If the first attempt fails, the worker waits and tries again: The backoff sleeps sum to ~26.2 seconds in the average case (200ms + 1s + 5s + 10s + 10s) and ~39.3 seconds in the worst case (jitter ceiling). Wall-clock time also includes per-attempt network time, bounded by the 30-second per-attempt timeout: a healthy delivery finishes in milliseconds, while a worst case where every attempt hangs to the timeout can run up to ~3.5 minutes before the worker gives up. It stops as soon as it gets a 2xx or determines further retries are pointless.

Retry policy

Retries follow an exponential-backoff schedule with ±50% jitter applied to every delay. The formula is the canonical full-jitter pattern — the expected delay is the value in the table below, while the actual delay is drawn uniformly from the jitter window so coordinated retries don’t pile onto your endpoint at the same instant after a recovery.
AttemptExpected delay before this attemptActual jittered range
1none — fires immediately
2200ms after attempt 1 ends[100ms, 300ms)
31 second after attempt 2 ends[500ms, 1500ms)
45 seconds after attempt 3 ends[2.5s, 7.5s)
510 seconds after attempt 4 ends (clamped from a formula value of 25s by the per-attempt cap)[5s, 15s)
610 seconds after attempt 5 ends (clamped from a formula value of 125s by the per-attempt cap)[5s, 15s)
Per-attempt timeout: 30 seconds. Treat it as a hard ceiling, not a target — acknowledge in well under a second and push slow work off the response path (see Acknowledge fast below). After attempt 6 fails, the event is logged and dropped. There is no persistent queue and no dead-letter destination — both are out of scope for v1.
Multiple registered URLs receive the same event in parallel via Promise.allSettled. One slow or failing URL never delays delivery to the others.

Why jitter matters

A naive deterministic schedule (200ms, 1s, 5s, 10s, 10s to the millisecond) means that when every project’s deliveries flap at once — a rolling deploy on your side, a regional DB failover, a noisy upstream — every retry across every project queues at exactly the same offsets and lands on your first healthy moment as a coordinated herd. Jitter spreads each scheduled delay across a window twice as wide as the expected value, so the retry volume smears out and your connection pool / WAF / autoscaler get room to absorb the load gracefully.

Tunable on our side

The retry schedule is operator-configurable. The Photon team can adjust these knobs per environment to trade latency for durability — useful, for example, if a regulated workload needs to tolerate a longer outage than the default ~30s budget covers. The full set:
KnobDefaultEffect
Initial delay200msThe i = 0 term — delay before the first retry.
Growth factorMultiplier applied per retry index (200ms → 1s → 5s → ...).
Per-attempt cap10 secondsCeiling applied to every computed delay before jitter, so the curve can’t run away.
Total attempts6 (initial + 5 retries)Higher values trade wall-clock latency for more retries against a flaky endpoint.
These are internal env vars on the spectrum-webhook worker — customers can’t set them per-webhook today. If you have a use case that needs different retry behaviour (more retries, longer ceiling), reach out and we’ll discuss tuning the deployment-wide defaults or adding a per-project override. Open an issue on the docs repo or message us in the Discord.
If you’re seeing duplicates after long handler waits — say, attempt 1 takes 28 seconds and succeeds on your side, but our retry layer doesn’t see the response in time — that’s the per-attempt timeout, not the retry schedule. Tighten your handler (acknowledge first, process later) before asking us to widen our budget.

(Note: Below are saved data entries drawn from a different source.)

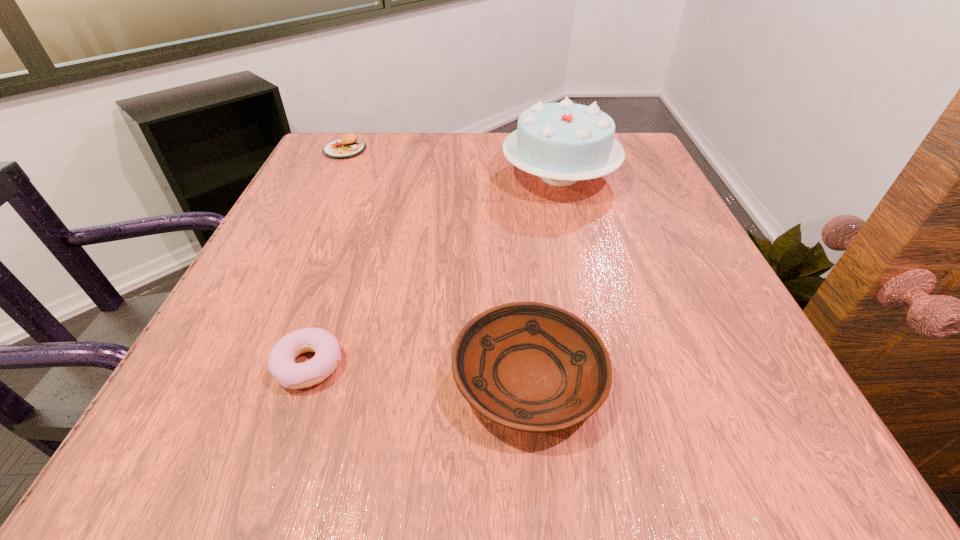 You are a GUI agent. You are given a task and a screenshot of the screen. Output one action in this format:
    pyautogui.click(x=<x>, y=<y>)
    Task: Click on the birthday cake
    The image size is (960, 540).
    Given the screenshot: What is the action you would take?
    pyautogui.click(x=562, y=143)

Where is `patty`? This screenshot has width=960, height=540. patty is located at coordinates (348, 146).

In order to click on plate in this screenshot , I will do `click(532, 367)`.

This screenshot has height=540, width=960. What are the coordinates of `the shortest object` in the screenshot? It's located at (281, 364).

Where is `free spot located on the front of the tallest object`? This screenshot has width=960, height=540. free spot located on the front of the tallest object is located at coordinates (584, 274).

Where is `free location located 0.330m on the front of the patty`? free location located 0.330m on the front of the patty is located at coordinates (300, 245).

Identify the location of vacant space situated on the left of the plate. The height and width of the screenshot is (540, 960). (246, 378).

The height and width of the screenshot is (540, 960). Identify the location of free space located 0.130m on the right of the shortest object. (433, 366).

I want to click on birthday cake that is at the far edge, so click(562, 143).

Locate an element on the screen. patty situated at the far edge is located at coordinates (348, 146). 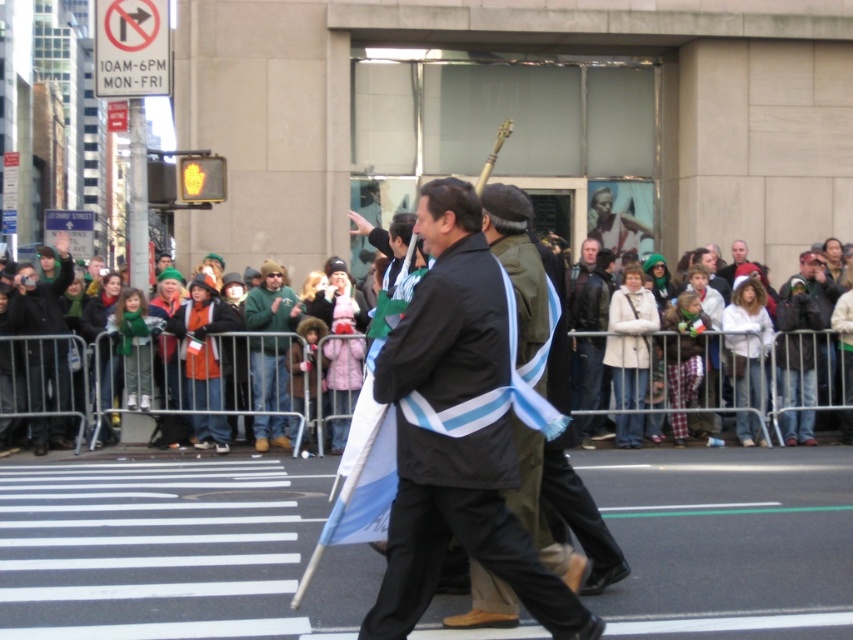 You are a photographer standing at the crosswalk trying to capture the parade. You notice the multicolored fabric at center and the matte black jacket at left. Which object is closer to your camera lens?

The multicolored fabric at center is closer to your camera lens because it is in front of the matte black jacket at left.

From the picture: You are a photographer standing at point (39, 296) in the image. What object is directly in front of you?

The matte black jacket at left is directly in front of you at point (39, 296). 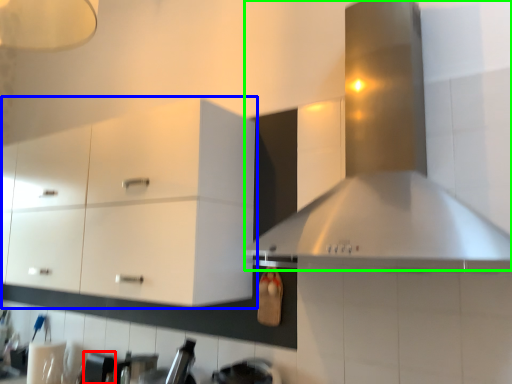 Question: Considering the real-world distances, which object is closest to appliance (highlighted by a red box)? cabinetry (highlighted by a blue box) or vent (highlighted by a green box).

What your status codes mean to us

Status code(s)Worker treats asResult
2xxSuccessDelivery complete. Stop.
3xx (redirect)FatalWe send with redirect: "manual" and never follow. Register the endpoint’s final URL directly. See Where we won’t deliver.
5xxRetriableWait, retry up to 5 more times.
408 Request TimeoutRetriableWait, retry.
429 Too Many RequestsRetriableWait, retry. We don’t honor Retry-After yet — use any 5xx/429 to backpressure.
Any other 4xx (e.g. 400, 401, 403, 404, 422)FatalDon’t retry. The assumption is that the request will never succeed (auth bug, schema mismatch, missing route).
Connection refused / TCP reset (after the URL guard passes)RetriableWait, retry.
Hostname doesn’t resolve (DNS failure)FatalCaught by the URL guard before the request — fail-closed, no retry.
Per-attempt timeout (>30s)RetriableWait, retry.
Return 4xx deliberately. Returning 400 or 401 from a real bug (e.g. signature verification failure) is correct — it tells us “stop retrying, this request will never work.” Returning 500 for the same bug wastes our retry budget and your CPU cycles.

Where we won’t deliver

Before each attempt the worker validates the destination URL and fails closed — if a URL can’t be confirmed safe, the delivery is dropped (fatal, no retry) rather than sent. Three rules:
  • HTTPS only. Plain http:// URLs are rejected. Deliveries carry message content and a signature; we won’t put either on the wire in plaintext.
  • Public addresses only. The hostname must resolve to a public IP. URLs that resolve to loopback (localhost, 127.0.0.1), private networks (10.x, 172.16–31.x, 192.168.x), or link-local / cloud-metadata addresses (169.254.169.254 and friends) are blocked. This is SSRF protection — it stops a registered webhook from being turned into a probe against internal services. IPv6 loopback, link-local, and unique-local ranges are blocked the same way.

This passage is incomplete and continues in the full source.